Metabolites Linked to Nourishment, Inflammation Altered in RDEB
Changes in amino acids seen in recessive dystrophic epidermolysis bullosa
Patients with recessive dystrophic epidermolysis bullosa (RDEB) had distinct blood metabolic profiles compared with healthy people, a study showed.
The most significantly altered molecules were amino acids — the building blocks of proteins — most of which were at lower levels in RDEB patients and correlated with disease severity.
Many observed changes were linked to malnutrition and inflammation, two features of RDEB, whereas changes linked to fibrosis (scarring) were not evident as expected, the researchers noted.
The study, “Plasma metabolomic profiling reflects the malnourished and chronic inflammatory state in recessive dystrophic epidermolysis bullosa,” was published in the Journal of Dermatological Science.
Patients with RDEB have two mutated copies of the COL7A1 gene — one inherited from each biological parent. COL7A1 encodes for a portion of the type VII collagen protein, which is important for giving structure and support to the skin and other tissues.
As a result, RDEB patients have fragile skin that easily blisters and scars. The condition is also marked by other features, including systemic inflammation and malnutrition.
Metabolomics is the study of small molecules, called metabolites, that are produced in the process of cellular activities. Metabolomics has emerged as a way to identify distinct biomarkers associated with disease progression or a disease’s particular clinical features.
Metabolic analysis and its results
The researchers conducted a metabolomic analysis of the blood from RDEB patients and healthy people to identify such biomarkers for the rare genetic condition.

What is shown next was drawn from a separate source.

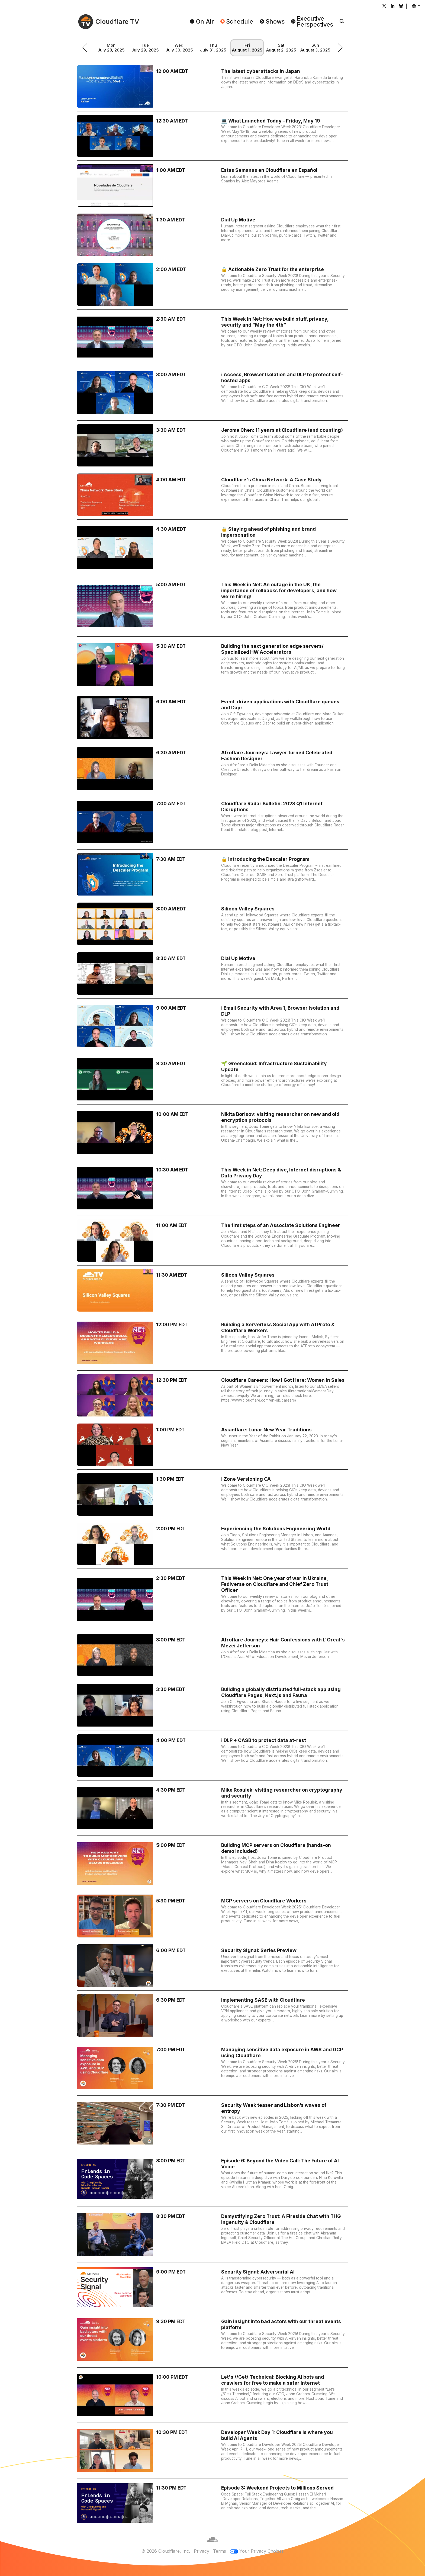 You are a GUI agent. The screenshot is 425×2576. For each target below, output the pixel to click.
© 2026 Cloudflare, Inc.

Participants were recruited from the National Cheng Kung University Hospital in Taiwan and included 10 patients and 10 healthy controls. Of RDEB patients, seven had severe disease and three had intermediate.
Blood samples were taken and analyzed for metabolites, and all participants were interviewed by a dietitian to document weight, calorie and protein intake, and use of nutritional supplements or medications.
Patients had significantly lower body weight and body mass index (BMI) compared with healthy participants, despite most patients having adequate estimated daily caloric intakes. Low body weight correlated with clinical disease severity.
Metabolic analyses showed distinct profiles between RDEB patients and healthy participants. Patients with intermediate disease severity had a profile that overlapped somewhat with both healthy people and severe patients, suggesting that metabolic profiles may also correlate with disease severity, the researchers noted.
The class of metabolites that most significantly differed between the groups was amino acids. In general, a majority of amino acids and some of their downstream products were at lower levels in RDEB patients compared with healthy people. These amino acid decreases were associated with increased RDEB clinical severity.
Observed metabolic changes were linked to processes involved in malnutrition and inflammation.
While some amino acid levels correlated with body weight in RDEB patients, they did not correlate with weight in healthy controls.
Low amino acid levels have been observed in other conditions of malnourishment or growth delay, and the finding could reflect the chronic malnourished state of RDEB patients, the team noted.
“The general downregulation of amino acid levels in RDEB may be explained by both malnutrition as well as increased amino acid exhaustion and nitrogen loss due to chronic inflammation,” the researchers hypothesized.
One amino acid in particular, called glutamine, was reduced in RDEB patients. Glutamine plays a number of roles in the body, including to provide fuel to the gut to aid digestion, easing inflammation and promoting wound healing.
“To the best of our knowledge, glutamine supplementation in RDEB has not been investigated, but our data indicate this may be a worthwhile endeavor,” the researchers wrote.
Other amino acids linked to inflammatory processes, including tryptophan and phenylalanine, were also altered in the RDEB patients, likely reflecting chronic inflammation. Accumulation of succinate, a metabolite that typically accumulates in inflammatory conditions, was found in RDEB patients.
While certain changes in metabolites linked to fibrosis were expected in RDEB patients, observed changes were not as predicted, based on observations from other diseases marked by fibrosis.
“The systemic dysregulation of metabolites in RDEB reflects malnutrition and chronic inflammation while, unexpectedly, fibrosis-related metabolic characteristics are less apparent,” the researchers wrote.
“Several metabolites, particularly amino acids, merit further study as potential biomarkers of disease severity in RDEB,” the team concluded.